Exercise
Set down the lines below, exactly, starting at the one that contains "Knowledge based empowerment" and stopping at the last line, inclusive. Omit pictures.

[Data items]
* * * * * * * * *

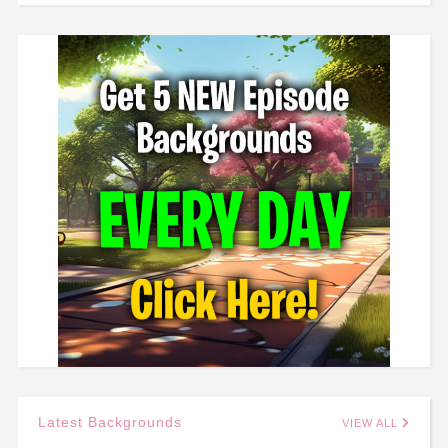
Latest Backgrounds
VIEW ALL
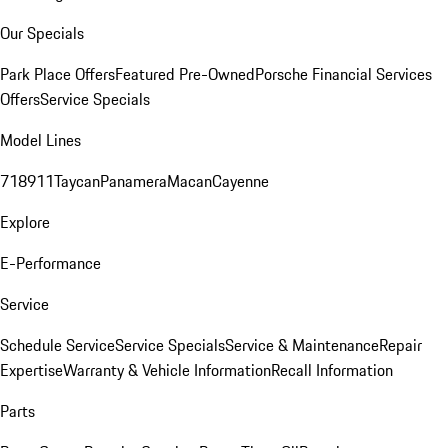
Our Specials
Park Place Offers
Featured Pre-Owned
Porsche Financial Services
Offers
Service Specials
Model Lines
718
911
Taycan
Panamera
Macan
Cayenne
Explore
E-Performance
Service
Schedule Service
Service Specials
Service & Maintenance
Repair
Expertise
Warranty & Vehicle Information
Recall Information
Parts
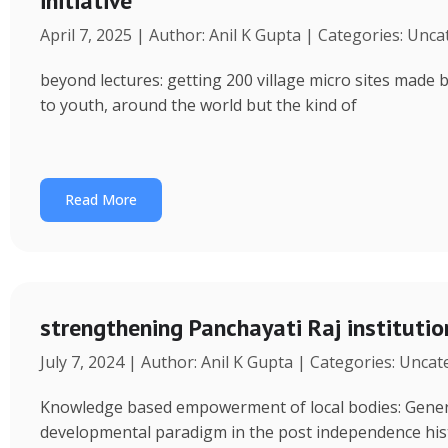
initiative
April 7, 2025 | Author: Anil K Gupta | Categories: Unc
beyond lectures: getting 200 village micro sites made 
to youth, around the world but the kind of
Read More
strengthening Panchayati Raj institutio
July 7, 2024 | Author: Anil K Gupta | Categories: Unca
Knowledge based empowerment of local bodies: Genera
developmental paradigm in the post independence his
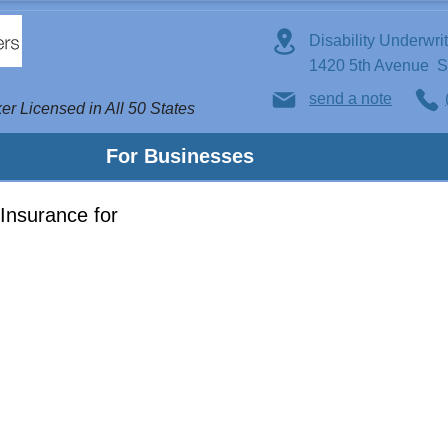
Disability Underwri
1420 5th Avenue 
send a note
er Licensed in All 50 States
For Businesses
Insurance for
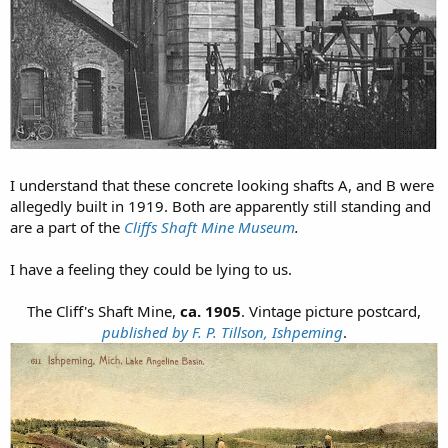
I understand that these concrete looking shafts A, and B were
allegedly built in 1919. Both are apparently still standing and
are a part of the
Cliffs Shaft Mine Museum
.
I have a feeling they could be lying to us.
The Cliff's Shaft Mine,
ca. 1905
. Vintage picture postcard,
published by F. P. Tillson, Ishpeming
.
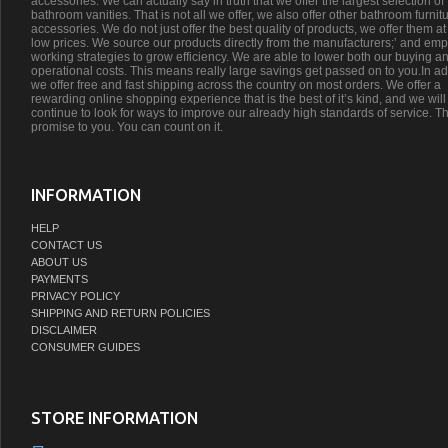
accessories. We can actually say in truth that we offer the largest selection of
bathroom vanities. That is not all we offer, we also offer other bathroom furnit
accessories. We do not just offer the best quality of products, we offer them at
low prices. We source our products directly from the manufacturers;’ and emp
working strategies to grow efficiency. We are able to lower both our buying a
operational costs. This means really large savings get passed on to you.In ad
we offer free and fast shipping across the country on most orders. We offer a
rewarding online shopping experience that is the best of it’s kind, and we will
continue to look for ways to improve our already high standards of service. Th
promise to you. You can count on it.
INFORMATION
HELP
CONTACT US
ABOUT US
PAYMENTS
PRIVACY POLICY
SHIPPING AND RETURN POLICIES
DISCLAIMER
CONSUMER GUIDES
STORE INFORMATION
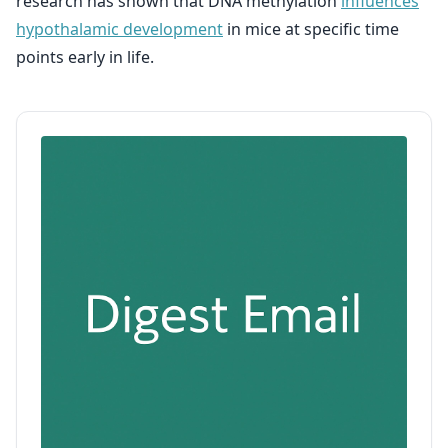
research has shown that DNA methylation
influences
hypothalamic development
in mice at specific time
points early in life.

* * * * * * * * *

Exercise answer
Knowledge based empowerment of local bodies: Genera
developmental paradigm in the post independence his
Disability Underwri
1420 5th Avenue 
send a note
er Licensed in All 50 States
For Businesses
Insurance for
I understand that these concrete looking shafts A, and B were
allegedly built in 1919. Both are apparently still standing and
are a part of the
Cliffs Shaft Mine Museum
.
I have a feeling they could be lying to us.
The Cliff's Shaft Mine,
ca. 1905
. Vintage picture postcard,
published by F. P. Tillson, Ishpeming
.
accessories. We can actually say in truth that we offer the largest selection of
bathroom vanities. That is not all we offer, we also offer other bathroom furnit
accessories. We do not just offer the best quality of products, we offer them at
low prices. We source our products directly from the manufacturers;’ and emp
working strategies to grow efficiency. We are able to lower both our buying a
operational costs. This means really large savings get passed on to you.In ad
we offer free and fast shipping across the country on most orders. We offer a
rewarding online shopping experience that is the best of it’s kind, and we will
continue to look for ways to improve our already high standards of service. Th
promise to you. You can count on it.
INFORMATION
HELP
CONTACT US
ABOUT US
PAYMENTS
PRIVACY POLICY
SHIPPING AND RETURN POLICIES
DISCLAIMER
CONSUMER GUIDES
STORE INFORMATION
research has shown that DNA methylation
influences
hypothalamic development
in mice at specific time
points early in life.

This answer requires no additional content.